Tajikistan's Rakhmon wins election with over 90% votes
Tajikistan's President and Presidential candidate Emomali Rakhmon casts his ballot at a polling station during the presidential election in Dushanbe, Tajikistan, Oct. 11, 2020. (Press service of the President of Tajikistan/Reuters)


Tajikistan's leader Emomali Rakhmon was cruising to victory with over 90% of the vote Monday following a presidential election in which he faced only token opposition.

The Central Electoral Commission said that 90.9% of voters in Sunday's poll had cast their ballot for the strongman, who will secure a fresh seven-year term, according to preliminary results.
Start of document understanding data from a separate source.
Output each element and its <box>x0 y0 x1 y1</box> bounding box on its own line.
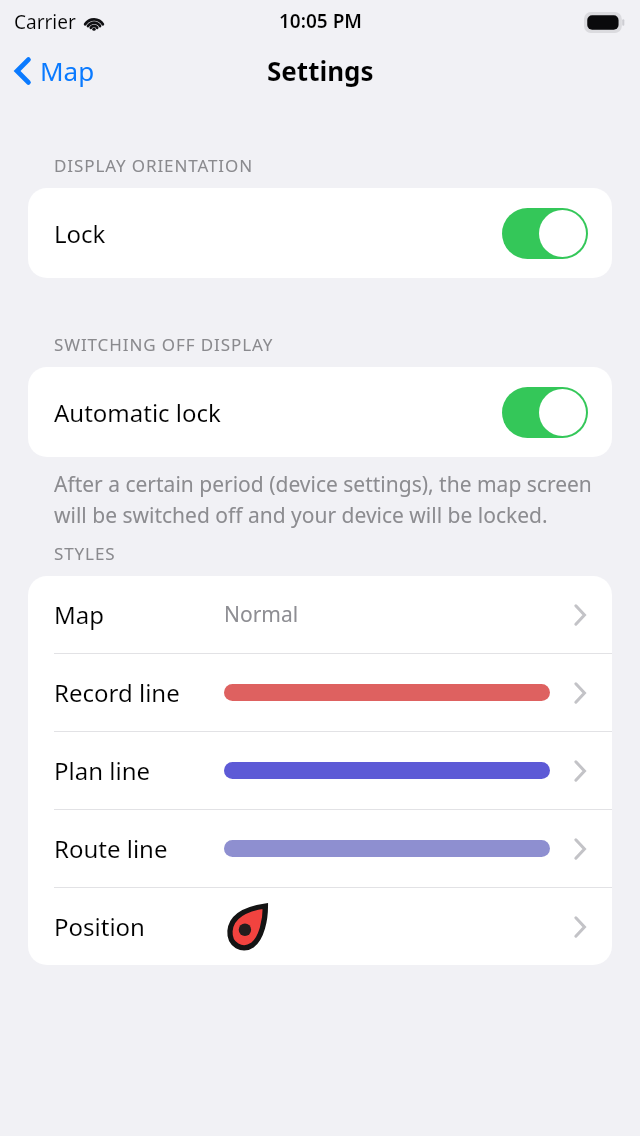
button[interactable]: Lock <box>28 188 612 278</box>
staticText: Record line <box>54 676 180 709</box>
staticText: 10:05 PM <box>279 8 362 34</box>
staticText: Automatic lock <box>54 396 221 429</box>
staticText: Map <box>40 53 95 88</box>
staticText: SWITCHING OFF DISPLAY <box>54 333 274 356</box>
staticText: Lock <box>54 217 106 250</box>
button[interactable]: Toggle on <box>502 208 588 259</box>
staticText: Normal <box>224 600 299 629</box>
button[interactable]: Record line <box>28 654 612 731</box>
staticText: Settings <box>267 53 374 88</box>
staticText: STYLES <box>54 542 116 565</box>
staticText: After a certain period (device settings)… <box>54 470 600 529</box>
staticText: Map <box>54 598 104 631</box>
button[interactable]: Map <box>0 47 107 94</box>
button[interactable]: Plan line <box>28 732 612 809</box>
staticText: Carrier <box>14 9 76 35</box>
button[interactable]: Map <box>28 576 612 653</box>
staticText: Route line <box>54 832 168 865</box>
button[interactable]: Position <box>28 888 612 965</box>
staticText: DISPLAY ORIENTATION <box>54 154 254 177</box>
staticText: Position <box>54 910 145 943</box>
staticText: Plan line <box>54 754 150 787</box>
button[interactable]: Route line <box>28 810 612 887</box>
button[interactable]: Toggle on <box>502 387 588 438</box>
button[interactable]: Automatic lock <box>28 367 612 457</box>
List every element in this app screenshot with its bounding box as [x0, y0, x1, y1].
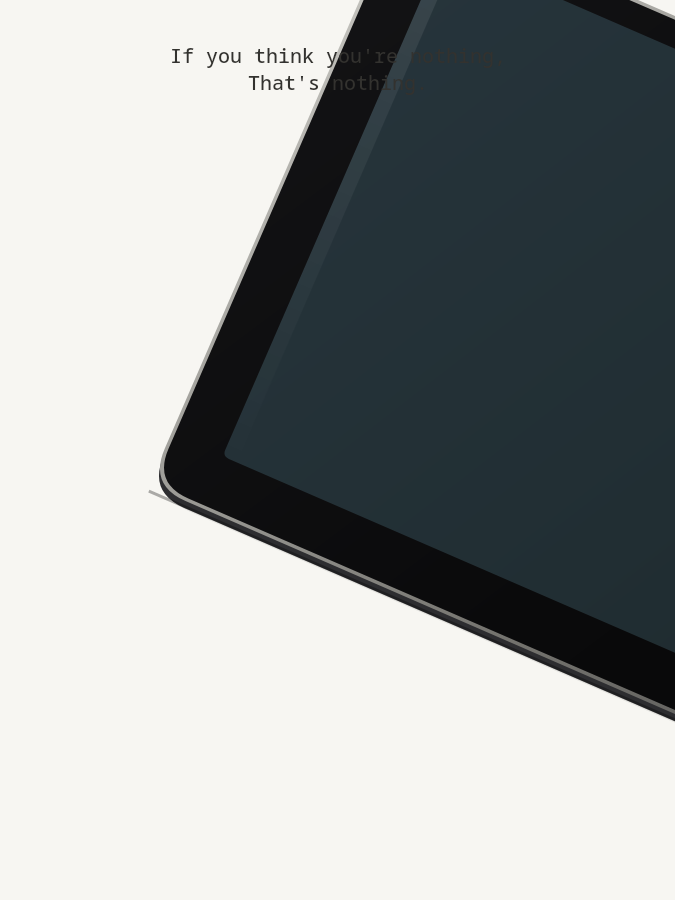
other: Photo of a tablet showing the number 4 [0, 0, 675, 900]
button[interactable]: If you think you're nothing, [0, 42, 675, 96]
staticText: If you think you're nothing, [170, 42, 506, 69]
staticText: That's nothing. [248, 69, 428, 96]
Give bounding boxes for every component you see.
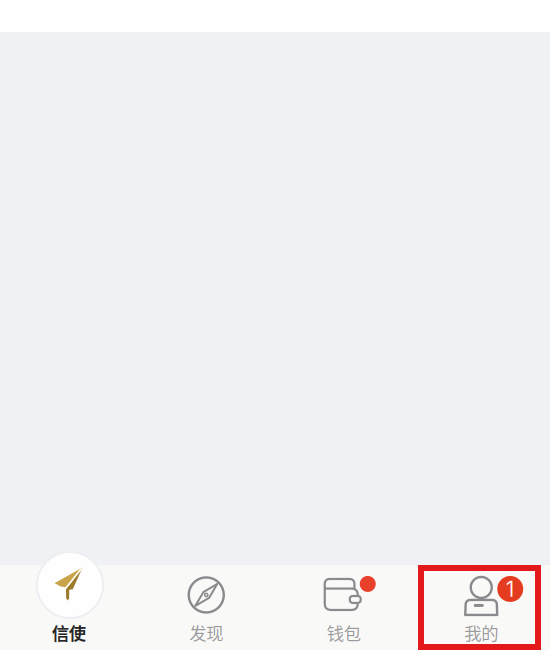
button[interactable]: 发现 <box>138 565 275 650</box>
staticText: 1 <box>506 576 515 602</box>
staticText: 钱包 <box>327 620 361 645</box>
staticText: 信使 <box>52 620 86 645</box>
button[interactable]: 钱包 <box>275 565 412 650</box>
button[interactable]: 1 <box>412 565 550 650</box>
staticText: 发现 <box>189 620 223 645</box>
button[interactable]: 信使 <box>0 565 138 650</box>
staticText: 我的 <box>464 620 498 645</box>
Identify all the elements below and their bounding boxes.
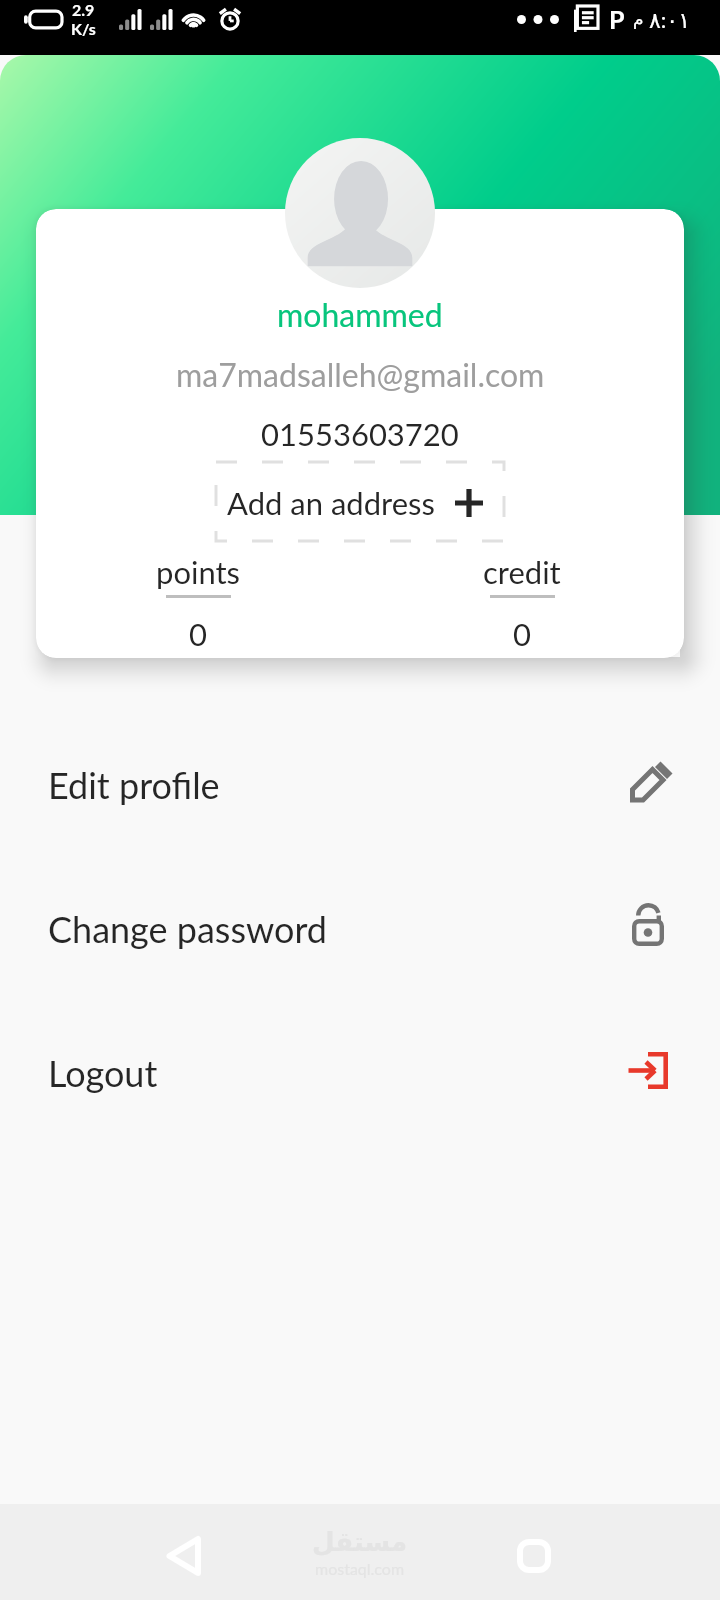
button[interactable]: Logout bbox=[0, 1000, 720, 1144]
other: Edit profile bbox=[628, 760, 676, 808]
staticText: 01553603720 bbox=[261, 415, 459, 452]
staticText: 2.9 bbox=[72, 0, 95, 19]
staticText: ٨:٠١ bbox=[649, 6, 690, 33]
button[interactable]: Home bbox=[498, 1520, 570, 1592]
staticText: ma7madsalleh@gmail.com bbox=[176, 355, 545, 393]
staticText: م bbox=[633, 9, 644, 29]
staticText: mohammed bbox=[277, 295, 443, 333]
staticText: points bbox=[156, 553, 241, 590]
staticText: P bbox=[609, 4, 625, 34]
staticText: Logout bbox=[48, 1051, 158, 1094]
staticText: 0 bbox=[189, 615, 207, 652]
other: Logout bbox=[628, 1048, 676, 1096]
staticText: مستقل bbox=[312, 1527, 408, 1557]
button[interactable]: Back bbox=[150, 1520, 222, 1592]
staticText: 0 bbox=[513, 615, 531, 652]
staticText: Add an address bbox=[227, 484, 435, 521]
staticText: K/s bbox=[71, 19, 96, 38]
button[interactable]: Add an address bbox=[216, 462, 504, 541]
staticText: Edit profile bbox=[48, 763, 220, 806]
button[interactable]: Change password bbox=[0, 856, 720, 1000]
button[interactable]: Edit profile bbox=[0, 712, 720, 856]
staticText: mostaql.com bbox=[315, 1559, 405, 1578]
other: Change password bbox=[628, 904, 676, 952]
staticText: credit bbox=[483, 553, 561, 590]
staticText: Change password bbox=[48, 907, 328, 950]
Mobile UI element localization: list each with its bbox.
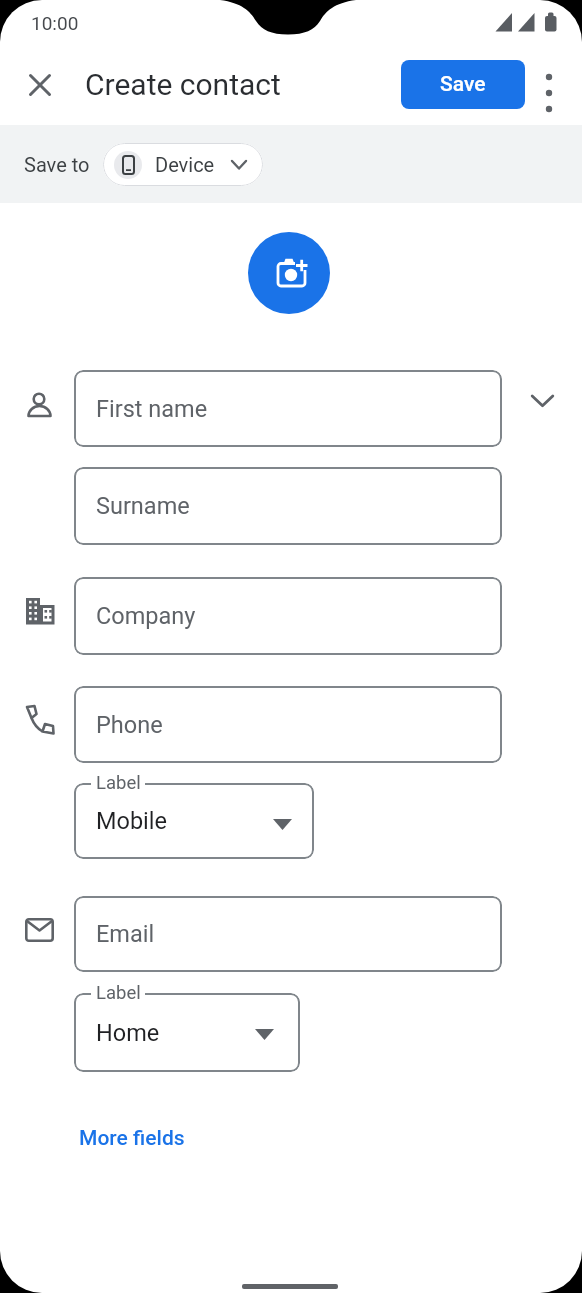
button[interactable]: More fields: [62, 1114, 202, 1162]
staticText: Surname: [96, 492, 190, 520]
staticText: Device: [155, 153, 215, 176]
button[interactable]: First name: [74, 370, 502, 447]
button[interactable]: Surname: [74, 467, 502, 545]
button[interactable]: [248, 232, 330, 314]
staticText: Create contact: [85, 67, 281, 102]
button[interactable]: [518, 377, 566, 425]
button[interactable]: Company: [74, 577, 502, 655]
staticText: First name: [96, 395, 208, 423]
button[interactable]: Device: [103, 143, 263, 186]
staticText: Save: [440, 72, 486, 97]
staticText: 10:00: [31, 12, 79, 34]
button[interactable]: Mobile: [74, 783, 314, 859]
staticText: Label: [96, 982, 141, 1004]
button[interactable]: [16, 61, 64, 109]
staticText: More fields: [79, 1126, 185, 1151]
button[interactable]: Phone: [74, 686, 502, 763]
button[interactable]: Email: [74, 896, 502, 972]
staticText: Company: [96, 602, 196, 630]
staticText: Home: [96, 1019, 160, 1047]
staticText: Mobile: [96, 807, 168, 835]
button[interactable]: Home: [74, 993, 300, 1072]
staticText: Email: [96, 920, 155, 948]
button[interactable]: [527, 71, 571, 115]
staticText: Label: [96, 772, 141, 794]
button[interactable]: Save: [401, 60, 525, 109]
staticText: Save to: [24, 153, 90, 176]
staticText: Phone: [96, 711, 163, 739]
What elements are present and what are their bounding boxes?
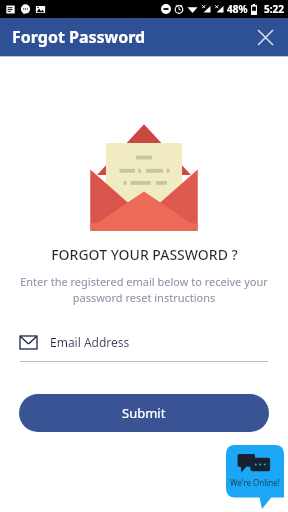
staticText: Submit <box>122 404 166 422</box>
button[interactable]: Close <box>250 22 280 52</box>
staticText: Forgot Password <box>12 26 146 48</box>
staticText: 48% <box>227 2 248 16</box>
staticText: We're Online! <box>230 477 280 488</box>
staticText: FORGOT YOUR PASSWORD ? <box>51 245 238 264</box>
staticText: Email Address <box>50 334 130 350</box>
button[interactable]: Email Address <box>20 334 268 362</box>
button[interactable]: Submit <box>19 394 269 432</box>
staticText: 5:22 <box>264 2 284 16</box>
staticText: Enter the registered email below to rece… <box>12 274 276 306</box>
button[interactable]: We're Online chat <box>226 445 284 509</box>
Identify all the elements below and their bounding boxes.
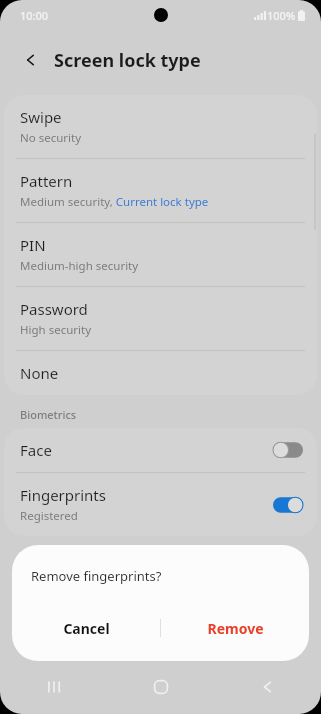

Turnout was over 85%, according to the Central Electoral Commission.

The win will allow Rakhmon to pass three decades in power and overtake Kazakhstan's recently retired Nursultan Nazarbayev as the former Soviet Union's longest-ruling leader.

While disputed ballots in neighboring Kyrgyzstan and fellow former Soviet republic Belarus have triggered massive upheaval, similar developments appear unlikely in Tajikistan.

But Rakhmon and his government face unprecedented challenges after the weakest economy of all Soviet successor states joined others in being battered by the coronavirus pandemic.

Over a million Tajiks are believed to work abroad, mostly in Russia.

Alex Kochkarov, a country risk research analyst at IHS Markit in London said remittances sent home dropped "by 15-25% year on year in the first half, according to differing reports."

"If a large number of Tajik worker migrants would come back to Tajikistan from Russia where many have lost jobs in this year's crisis, it will increase domestic instability – both politically and economically," said Kochkarov, whose company predicts a 6.5% contraction of the economy this year.

The bleak economic outlook also raises questions about how the government will be able to service external debt, equating to more than a third of gross domestic product (GDP), with China a leading debt holder.

But voters in the capital Dushanbe overwhelmingly told AFP that they intended to vote for Rakhmon, with many citing the importance of peace and stability more than two decades after the conclusion of a bitter civil war.

Safar Mallayev, 66, was voting for Rakhmon because of his "enormous experience."

"Peace is the main thing. If we have peace it means everything will be alright," Mallayev said.